The tips below are taken from a masterclass given by Gill Dennis at the Galway Film Fleadh 2011. His work ranges from Walk The Line (2005), the Johnny Cash film, to the cult classic, Return to Oz (1985) He has worked on scripts as diverse as Apocalypse Now, Pollock and The Black Stallion.

There’s wisdom here, and helpful, stimulating stuff...

THE QUESTIONS

These questions Gill asks himself when he’s writing a script – and then uses to create character arcs for main characters - are:

• What is the saddest thing that ever happened to you?
• Most terrifying?
• Most shameful thing you ever did that wasn’t done under the influence of drugs or drink?
“This is the touchstone of everything.”
• What’s the angriest somebody ever got at you?
• When was the time when you said I love you
• When was the time when you said I hate you?
• When was your most joyous/ proudest moment?
• When did you laugh until you cried?

What these have in common is that they are moments when you lost control. Each represents a time when life was baffling – therefore these are the times when we know each other.
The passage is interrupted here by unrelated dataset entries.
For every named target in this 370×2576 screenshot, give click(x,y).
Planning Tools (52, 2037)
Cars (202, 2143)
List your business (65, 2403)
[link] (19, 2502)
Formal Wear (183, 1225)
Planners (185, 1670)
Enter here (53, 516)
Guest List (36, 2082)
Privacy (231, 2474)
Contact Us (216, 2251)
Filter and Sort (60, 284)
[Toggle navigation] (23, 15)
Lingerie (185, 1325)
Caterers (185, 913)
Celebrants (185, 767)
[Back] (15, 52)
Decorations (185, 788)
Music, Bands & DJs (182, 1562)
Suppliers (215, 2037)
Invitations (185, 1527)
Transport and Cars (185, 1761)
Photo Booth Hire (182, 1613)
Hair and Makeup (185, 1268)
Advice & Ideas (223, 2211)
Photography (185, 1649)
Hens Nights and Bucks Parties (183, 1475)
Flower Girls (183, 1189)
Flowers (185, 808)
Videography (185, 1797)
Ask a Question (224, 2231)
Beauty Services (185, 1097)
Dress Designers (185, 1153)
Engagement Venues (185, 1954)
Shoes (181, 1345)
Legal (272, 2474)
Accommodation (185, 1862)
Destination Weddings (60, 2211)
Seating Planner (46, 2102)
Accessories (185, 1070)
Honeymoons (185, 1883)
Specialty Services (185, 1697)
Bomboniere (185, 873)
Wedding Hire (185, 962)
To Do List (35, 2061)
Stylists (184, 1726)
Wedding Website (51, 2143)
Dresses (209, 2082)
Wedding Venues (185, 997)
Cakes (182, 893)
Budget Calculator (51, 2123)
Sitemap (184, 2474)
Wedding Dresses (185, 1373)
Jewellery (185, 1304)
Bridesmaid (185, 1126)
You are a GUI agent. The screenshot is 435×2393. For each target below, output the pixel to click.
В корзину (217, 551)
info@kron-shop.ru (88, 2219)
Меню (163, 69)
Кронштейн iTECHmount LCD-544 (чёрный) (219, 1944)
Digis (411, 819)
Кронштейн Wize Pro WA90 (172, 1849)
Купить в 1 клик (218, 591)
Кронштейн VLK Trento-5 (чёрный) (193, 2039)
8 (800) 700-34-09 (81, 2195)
He would do this and end up with a hundred record cards – one word on each representing the memory. Then he’d whittle it down to 20 maybes, then to three. They would form the arc of a character’s journey through a series. Then he’d, “turn the characters loose on each other”.
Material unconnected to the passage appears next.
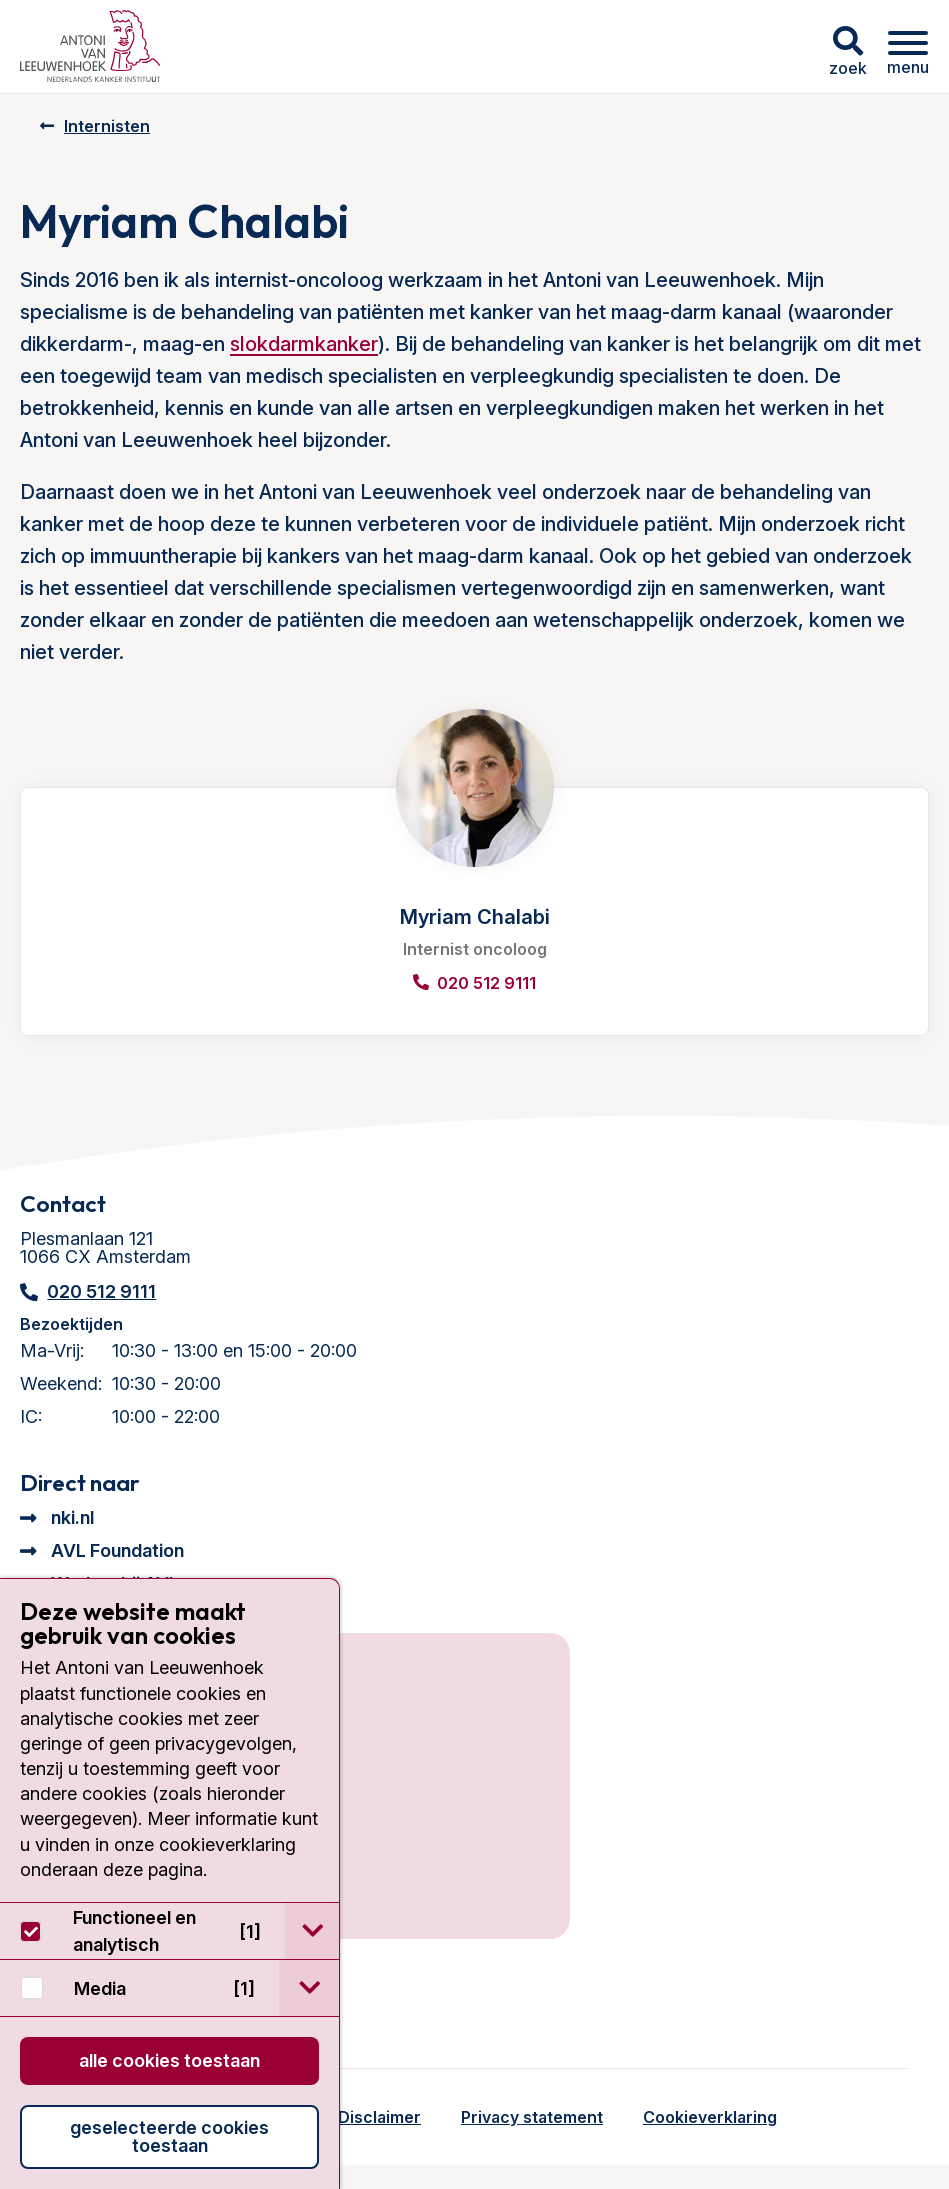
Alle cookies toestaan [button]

Stories are made memorable by the depth of emotion felt, not by their structure or whether they were good stories.

Jodie Foster: She told him she always worked out what was her character most afraid of and most ashamed of.

ON STRUCTURE:

Most terrifying thing = backstory. This leads to the most shameful thing. (ie when you do to someone else what terrified you... ie you have been there and now you are doing it to someone else, hence shameful). The character’s arc/ story ends when you reach the most joyous things– ie when s/he has a second chance, a chance to do it right.

MISCELLANEOUS ADVICE:
“Get loose: there are 20 different ways to write each line. If you get a note, try it.”
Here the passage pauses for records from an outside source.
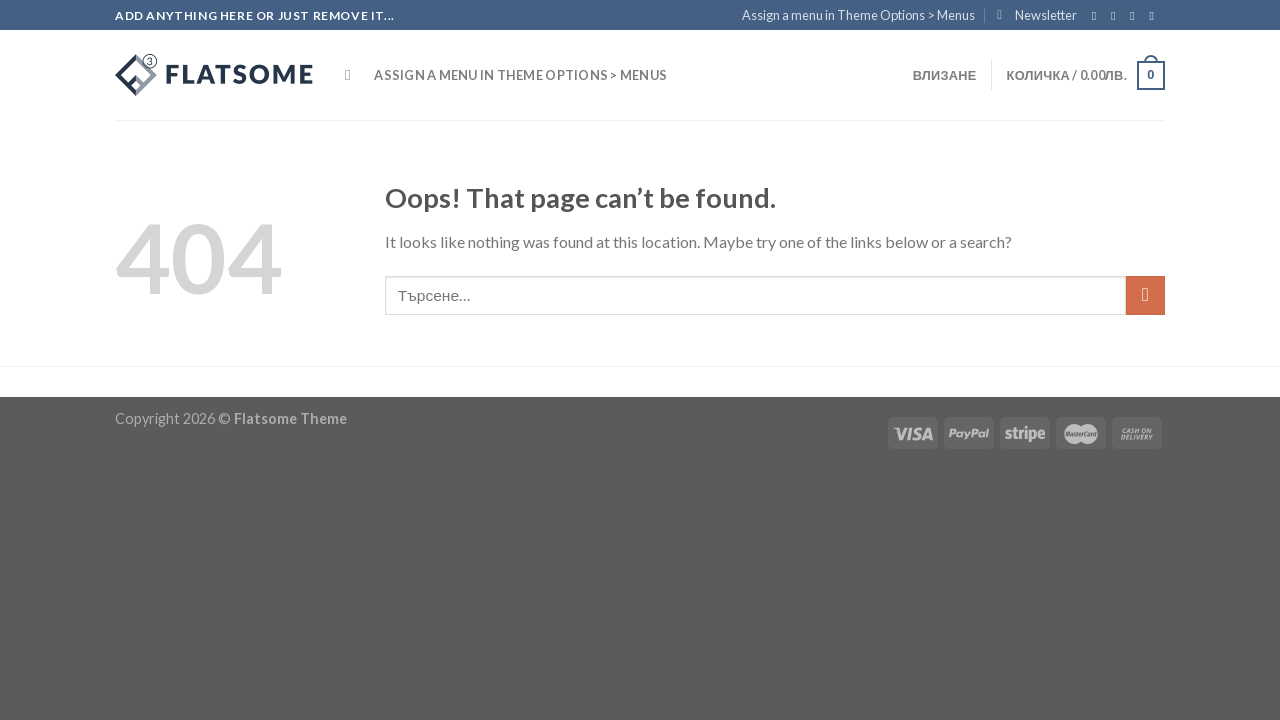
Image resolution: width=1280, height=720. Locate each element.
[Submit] (1145, 295)
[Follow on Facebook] (1098, 16)
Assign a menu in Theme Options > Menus (858, 15)
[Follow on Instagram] (1117, 16)
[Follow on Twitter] (1136, 16)
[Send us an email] (1155, 16)
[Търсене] (352, 75)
Exercise: “write ten things that happened to you today. Now write another 20 and
another 20... That is how you get down to what really happened.”

VS Prichard: “It took me a long time to learn to listen to bores.

• Any good line will do – ie you can come up with a better one.”

• “I always tell students to write this script as if it were the last script you will ever write.”

• “Always write sound – spend a lot of time writing sound.”

• Non sequitars – those lines that don’t seem to make sense – generally because a scene or
subplot has been cut – Gill says leave them. “They give a sense of the randomness of life.”